We marched 200 metres and stopped in a clearing. Two SS officers were there and gave orders to the SS men. Further on about one hundred Sonderkommando men were pushing platforms of 3m by 2m mounted on wheels [along a narrow gauge railway, linking the two gas chambers of Bunker 1 with the first graves of the Birkenwald] and on these platforms there were corpses lying one on top of the other. They put them in front of graves about 20m long, 3m wide and 2.50m deep.
There were about ten graves ready to receive the martyrs. Parallel to these open graves there were some that had been covered with earth and these extended over about 300 metres. It could not have been long since they were covered over. On the earth in places there were trickles of light coloured decomposed fat mixed with blood. After receiving orders, the Capos split us into groups. Some of our comrades took picks and shovels and jumped into the graves. As for me, I went with other comrades to join the Sonderkommando to transport the corpses like them. The men of the Sonderkommando received us with stone throwing and called us all sorts of names. They laughed and amused themselves like criminals, making themselves accomplices of the SS to please them. Basically, it was that, the nazi regime... all of a piece.
In this Kommando, the Capos, the SS and the Sonderkommando all hit us, and threw us on the heaps of bodies to laugh at our fear. The SS fired on us and every day we had to take to assassinated comrades back to the camp to be counted at the evening roll call.
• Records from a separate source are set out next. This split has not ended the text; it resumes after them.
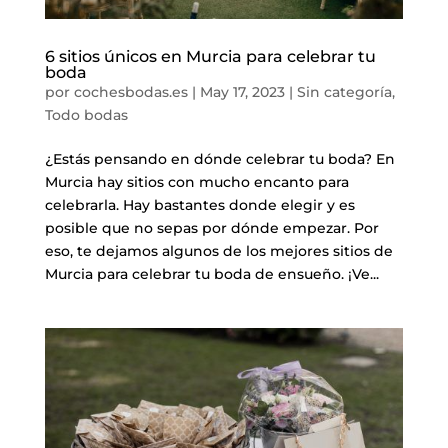
6 sitios únicos en Murcia para celebrar tu
boda
por
cochesbodas.es
|
May 17, 2023
|
Sin categoría
,
Todo bodas
¿Estás pensando en dónde celebrar tu boda? En
Murcia hay sitios con mucho encanto para
celebrarla. Hay bastantes donde elegir y es
posible que no sepas por dónde empezar. Por
eso, te dejamos algunos de los mejores sitios de
Murcia para celebrar tu boda de ensueño. ¡Ve...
At midday the Sonderkommando ate separately and we ate far from them, almost a double ration and a few potatoes. There was also a distribution of bread from a convoy, stale and even mouldy. Some comrades exchanged non-mouldy bread for mouldy in order to have a bigger quantity. Little pools of water formed in the graves and as we were very thirsty, we quickly jumped down and lapped up the water and climbed out again very fast. We were reduced to the state of animals...
One morning, we had hardly arrived and were getting ready to pick up the picks and shovels, when an SS who was waiting for us ordered the guards to keep marching and to follow him. We crossed the entire clearing and took the track along which the wagons arrived...
We arrived in another clearing. There were two big concrete blocks [the buildings known as «Bunker 1» ] at least 20m wide and perhaps as many long. Near these blocks there were three mountains of bodies. One of men, one of women and one of children under ten.
The Sonderkommando men received us as on previous occasions with stone throwing and abuse. We stopped in front of the big heaps of corpses and the Capos made us understand that we had to load the corpses on the wagon platforms and transport them to the empty graves. We rushed to the wagons and started working like mad... for what mattered most was to get away from the gas chambers...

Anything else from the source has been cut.